▶ [TASK DETAILS]: Write the records out exactly, so that no picture remains in the copy.

** DATA PROVIDED follows **

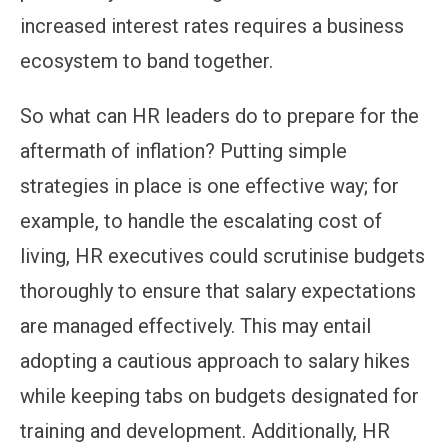
increased interest rates requires a business
ecosystem to band together.
So what can HR leaders do to prepare for the
aftermath of inflation? Putting simple
strategies in place is one effective way; for
example, to handle the escalating cost of
living, HR executives could scrutinise budgets
thoroughly to ensure that salary expectations
are managed effectively. This may entail
adopting a cautious approach to salary hikes
while keeping tabs on budgets designated for
training and development. Additionally, HR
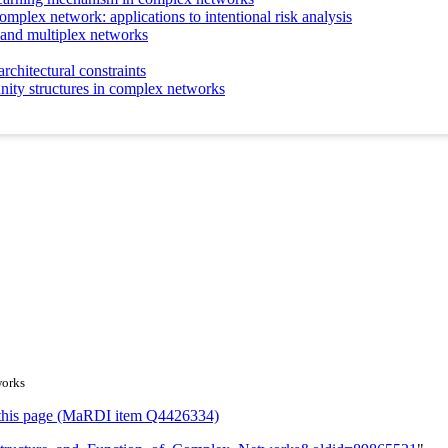
complex network: applications to intentional risk analysis
 and multiplex networks
chitectural constraints
nity structures in complex networks
works
or this page (MaRDI item Q4426334)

** End of DATA PROVIDED **

▶ [SOLUTION TO THIS PROBLEM]:
increased interest rates requires a business
ecosystem to band together.
So what can HR leaders do to prepare for the
aftermath of inflation? Putting simple
strategies in place is one effective way; for
example, to handle the escalating cost of
living, HR executives could scrutinise budgets
thoroughly to ensure that salary expectations
are managed effectively. This may entail
adopting a cautious approach to salary hikes
while keeping tabs on budgets designated for
training and development. Additionally, HR
complex network: applications to intentional risk analysis
 and multiplex networks
chitectural constraints
nity structures in complex networks
works
or this page (MaRDI item Q4426334)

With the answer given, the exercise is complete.